1944. American Sailors Find War Souvenirs in Normandy

Searching for Souvenirs
"A group of U.S. infantrymen pose in front of a wrecked German tank while displaying a captured swastika flag. The infantrymen were left behind to mop-up in Chambois, France, last stronghold of the Nazis in the Falaise Gap area," August 20, 1944 (source)
From the Scottish newspaper The Press and Journal, June 15, 1944:
It Was No Place For Navy

The first American "tourists" landed in France on D-Day plus one. They were helped by a British patrol in their hunt for war souvenirs, says Bill Downs, C.B.S. correspondent with the British forces south of Bayeux.

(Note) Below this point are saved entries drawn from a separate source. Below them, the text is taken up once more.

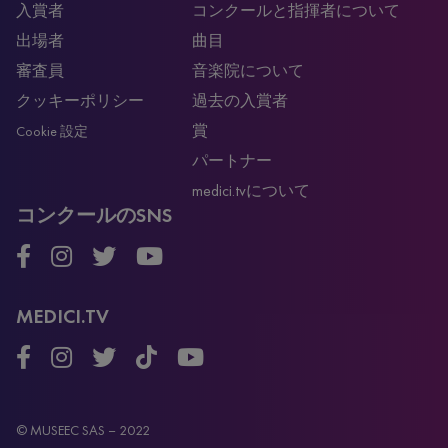
入賞者
コンクールと指揮者について
出場者
曲目
審査員
音楽院について
クッキーポリシー
過去の入賞者
賞
Cookie 設定
パートナー
medici.tvについて
コンクールのSNS
MEDICI.TV
© MUSEEC SAS – 2022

They were three sailors dressed in blue dungarees—members of the crew of a landing craft which had to stay beached for repairs. They decided to wander inland and see if they could find souvenirs—Wilbert Barr, of Houston, Texas; Edward Bacalia, of Inkster, Mich.; and Martin Warwick, from Bothell, Washington.

A British patrol guaranteed to lead them to souvenirs.

They ran into a German patrol in forested no man's land, they were mortared and sniped, and in the end the Germans withdrew.

The sortie yielded a German helmet, two pistols, two rifles, a Nazi machine-gun, and a Nazi flag.

Around a bend on the way back to the beach, however, they suddenly found themselves surrounded by British tommy-guns. A British lieutenant ordered "Hands up" in German. The German equipment fell to the ground with a clatter.

It took a quarter of an hour to convince the lieutenant that they were not spies.

Barr said: "After that we walked whistling 'Yankee Doodle' loud. Up there is no place for the Navy."